While searching for images to illustrate my Wartime article, I came across this German propaganda poster from 1918. It ultimately didn't make the cut but I think it's very interesting. The seaplane soaring into the top left of the poster is a Friedrichshafen FF.33; in fact it is the very one which scouted for the raider Wolf during its voyage into Australasian waters in 1917, Wölfchen ('Little wolf' or rather 'Wolf's cub'). But what about the two people in the lower right, cowering in fear before the swooping aeroplane? They appear to be stereotypical and somewhat racist images of Africans, or possibly Papuans. I suspect the latter. The Wolf came close to Africa twice, near the Cape of Good Hope on both its outbound and inbound legs, but it also sailed past Rabaul after preying on Allied shipping in the South Pacific. Rabaul would have had more resonance for Germans than South Africa, because it had been the capital of German New Guinea until 1914, when the Australians occupied the colony. So perhaps this poster should be seen as suggesting to the German public that Wolf's visit was a token of Germany's continuing claims in New Guinea and would soon return to reclaim its imperial possessions. And that it had reminded the natives who their real masters were.

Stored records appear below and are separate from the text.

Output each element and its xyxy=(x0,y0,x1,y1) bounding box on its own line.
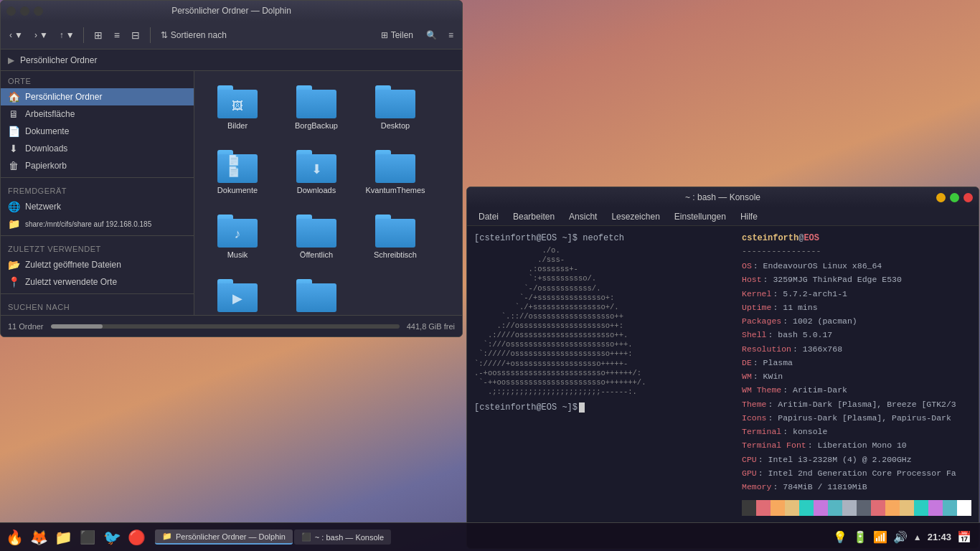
dolphin-taskbar-btn[interactable]: 📁 Persönlicher Ordner — Dolphin xyxy=(155,529,293,545)
konsole-titlebar-buttons xyxy=(936,193,973,202)
folder-bilder-label: Bilder xyxy=(227,121,248,130)
menu-einstellungen[interactable]: Einstellungen xyxy=(669,210,732,223)
files-launcher-icon[interactable]: 📁 xyxy=(52,526,75,549)
sidebar-item-network[interactable]: 🌐 Netzwerk xyxy=(1,198,194,215)
folder-public-label: Öffentlich xyxy=(300,250,333,259)
dolphin-taskbar-icon: 📁 xyxy=(162,532,172,541)
location-arrow-icon: ▶ xyxy=(8,55,14,65)
folder-dokumente[interactable]: 📄 Dokumente xyxy=(202,143,273,200)
eos-launcher-icon[interactable]: 🔥 xyxy=(3,526,26,549)
sidebar-recent-files-label: Zuletzt geöffnete Dateien xyxy=(25,260,121,270)
menu-lesezeichen[interactable]: Lesezeichen xyxy=(606,210,665,223)
firefox-launcher-icon[interactable]: 🦊 xyxy=(27,526,50,549)
terminal-prompt: [csteinforth@EOS ~]$ xyxy=(474,402,727,413)
search-icon: 🔍 xyxy=(426,30,437,40)
menu-datei[interactable]: Datei xyxy=(473,210,504,223)
forward-arrow-icon: ▼ xyxy=(39,30,48,40)
maximize-button[interactable] xyxy=(34,6,43,16)
volume-icon[interactable]: 🔊 xyxy=(893,530,908,544)
folder-schreibtisch-icon xyxy=(375,213,415,248)
folder-public-icon xyxy=(296,213,336,248)
close-button[interactable] xyxy=(6,6,16,16)
view-compact-button[interactable]: ⊟ xyxy=(126,27,146,44)
view-list-button[interactable]: ≡ xyxy=(108,27,126,44)
menu-hilfe[interactable]: Hilfe xyxy=(735,210,763,223)
sidebar-item-home[interactable]: 🏠 Persönlicher Ordner xyxy=(1,88,194,105)
up-arrow-icon: ▼ xyxy=(66,30,75,40)
folder-kvantum[interactable]: KvantumThemes xyxy=(359,143,431,200)
menu-button[interactable]: ≡ xyxy=(444,27,458,43)
sysinfo-host: Host: 3259MJG ThinkPad Edge E530 xyxy=(742,273,971,286)
forward-button[interactable]: › ▼ xyxy=(30,27,52,43)
swatch-12 xyxy=(914,500,928,516)
dolphin-title: Persönlicher Ordner — Dolphin xyxy=(171,6,291,16)
terminal-launcher-icon[interactable]: ⬛ xyxy=(76,526,99,549)
sidebar-item-desktop[interactable]: 🖥 Arbeitsfläche xyxy=(1,105,194,123)
konsole-taskbar-btn[interactable]: ⬛ ~ : bash — Konsole xyxy=(294,529,391,545)
folder-videos[interactable]: Videos xyxy=(202,272,273,315)
tray-arrow-icon[interactable]: ▲ xyxy=(913,532,922,542)
battery-icon[interactable]: 🔋 xyxy=(853,530,867,544)
minimize-button[interactable] xyxy=(20,6,29,16)
folder-musik[interactable]: Musik xyxy=(202,207,273,265)
share-folder-icon: 📁 xyxy=(8,218,19,230)
sysinfo-uptime: Uptime: 11 mins xyxy=(742,301,971,314)
folder-desktop-icon xyxy=(375,84,415,118)
folder-borg-icon xyxy=(296,84,336,118)
cursor xyxy=(579,402,585,413)
sidebar-item-recent-files[interactable]: 📂 Zuletzt geöffnete Dateien xyxy=(1,256,194,273)
folder-schreibtisch[interactable]: Schreibtisch xyxy=(359,207,431,265)
remote-label: Fremdgerät xyxy=(1,181,194,198)
sort-button[interactable]: ⇅ Sortieren nach xyxy=(155,27,232,43)
recent-files-icon: 📂 xyxy=(8,259,19,270)
split-icon: ⊞ xyxy=(381,30,388,40)
crow-launcher-icon[interactable]: 🐦 xyxy=(100,526,123,549)
konsole-close-btn[interactable] xyxy=(963,193,973,202)
split-button[interactable]: ⊞ Teilen xyxy=(375,27,419,43)
back-button[interactable]: ‹ ▼ xyxy=(5,27,27,43)
sidebar-item-trash[interactable]: 🗑 Papierkorb xyxy=(1,157,194,174)
search-button[interactable]: 🔍 xyxy=(422,27,441,43)
recent-places-icon: 📍 xyxy=(8,276,19,288)
swatch-5 xyxy=(814,500,828,516)
sysinfo-wmtheme: WM Theme: Aritim-Dark xyxy=(742,384,971,396)
konsole-minimize-btn[interactable] xyxy=(936,193,946,202)
view-icons-button[interactable]: ⊞ xyxy=(88,27,108,44)
sidebar-home-label: Persönlicher Ordner xyxy=(25,92,102,102)
folder-kvantum-icon xyxy=(375,149,415,183)
sidebar-recent-places-label: Zuletzt verwendete Orte xyxy=(25,277,117,287)
location-bar[interactable]: ▶ Persönlicher Ordner xyxy=(1,50,462,71)
menu-ansicht[interactable]: Ansicht xyxy=(563,210,603,223)
swatch-13 xyxy=(928,500,943,516)
sysinfo-gpu: GPU: Intel 2nd Generation Core Processor… xyxy=(742,467,971,479)
sidebar-item-recent-places[interactable]: 📍 Zuletzt verwendete Orte xyxy=(1,273,194,291)
sidebar-item-downloads[interactable]: ⬇ Downloads xyxy=(1,140,194,157)
folder-downloads-icon xyxy=(296,149,336,183)
extra-launcher-icon[interactable]: 🔴 xyxy=(125,526,148,549)
folder-public[interactable]: Öffentlich xyxy=(281,207,352,265)
places-label: Orte xyxy=(1,71,194,88)
swatch-14 xyxy=(943,500,957,516)
folder-vorlagen[interactable]: Vorlagen xyxy=(281,272,352,315)
up-button[interactable]: ↑ ▼ xyxy=(55,27,79,43)
terminal-left[interactable]: [csteinforth@EOS ~]$ neofetch ./o. ./sss… xyxy=(467,226,735,548)
terminal-icon: ⬛ xyxy=(80,529,95,545)
network-wifi-icon[interactable]: 📶 xyxy=(873,530,887,544)
folder-borgbackup[interactable]: BorgBackup xyxy=(281,78,352,136)
folder-bilder[interactable]: 🖼 Bilder xyxy=(202,78,273,136)
konsole-menubar: Datei Bearbeiten Ansicht Lesezeichen Ein… xyxy=(467,207,979,226)
sidebar-network-label: Netzwerk xyxy=(25,202,61,212)
calendar-icon[interactable]: 📅 xyxy=(957,530,971,544)
sidebar-item-share[interactable]: 📁 share:/mnt/cifs/share auf 192.168.0.18… xyxy=(1,215,194,232)
konsole-maximize-btn[interactable] xyxy=(950,193,959,202)
folder-downloads[interactable]: Downloads xyxy=(281,143,352,200)
folder-borgbackup-label: BorgBackup xyxy=(295,121,338,130)
view-buttons: ⊞ ≡ ⊟ xyxy=(88,27,146,44)
menu-bearbeiten[interactable]: Bearbeiten xyxy=(507,210,560,223)
light-icon[interactable]: 💡 xyxy=(833,530,847,544)
swatch-1 xyxy=(756,500,771,516)
folder-desktop[interactable]: Desktop xyxy=(359,78,431,136)
swatch-8 xyxy=(857,500,871,516)
sidebar-item-documents[interactable]: 📄 Dokumente xyxy=(1,123,194,140)
eos-icon: 🔥 xyxy=(6,529,24,546)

But the poster had a more overt purpose, indicated by the text at the bottom: to advertise the Deutsche Luftkriegsbeute Ausstellung, or 'German air war booty exhibition', held in Munich sometime in 1918 (after February, when Wolf returned to Germany, and before November, presumably) along with associated military concerts. Presumably these were primarily propaganda exercises to rally the home front, but they may also have been used to raise funds for the war effort. However, I haven't been able to find much information about the exhibition, other than this poster and the rather striking ones below. (Apparently a pocket guide is still extant.)

Luftkriegsbeute

This one, which appears to be a generic poster with a blank space for organisers to fill in with more timely information about the exhibition, also shows the Wölfchen, this time in profile view, and presumably that's Wolf itself steaming into the lefthand side. Presumably the aircraft itself was on display in the exhibition. The fact that Wölfchen was used twice must tell us something of the propaganda impact of Wolf's successes in successfully evading all the Allied navies after sinking so many merchant ships; no other recognisable individual aircraft appears in the posters I've found, not even the Red Baron's Dreidecker. But equally it might tell us something of the desperation beginning to be felt in Germany in 1918, because after all Wolf's successes could not and did not alter the course of the war.

Luftkriegsbeute

Here's another exhibition poster showing a German aeroplane. Or rather the left half of one...

Luftkriegsbeute

... here's the right half...

Luftkriegsbeute

... and here they are stitched together somewhat ineptly by myself. (Click for full size.) It shows an Albatros D.V, engine running and presumably in flight. The word 'DELKA' in the top left corner might be thought to be the name of the Albatros, or maybe the pilot, contrary to my claim above that there are no specific aeroplanes identified in these posters. But it reappears in the last poster reproduced below and I think DELKA is just an acronym for the exhibition itself, i.e. DEutsche LuftKriegsbeute Ausstellung.

Luftkriegsbeute

Most of the posters are more like this, showing German airpower dominating Allied airpower, usually signified by an imperial eagle and a terminally damaged enemy aeroplane. And that's what you'd expect from a war trophy exhibition, captured machines, not friendly ones like the Wölfchen and the Albatros. But that's being pedantic, and maybe there's some nuance to the word Kriegsbeute which I'm not picking up.

Luftkriegsbeute

It's noticeable that all the Allied machines in these posters are actually British machines. Why no French ones? The French Aéronautique Militaire was as big as the RAF or bigger, certainly not to be sneered at; yet all the roundels are blue on the outside and red on the inside. Were the British seen as the main opponents in the air? Or is it just that these are the only DELKA posters which are to be found in museum collections in the English-speaking world because they were more interesting to English-speaking collectors?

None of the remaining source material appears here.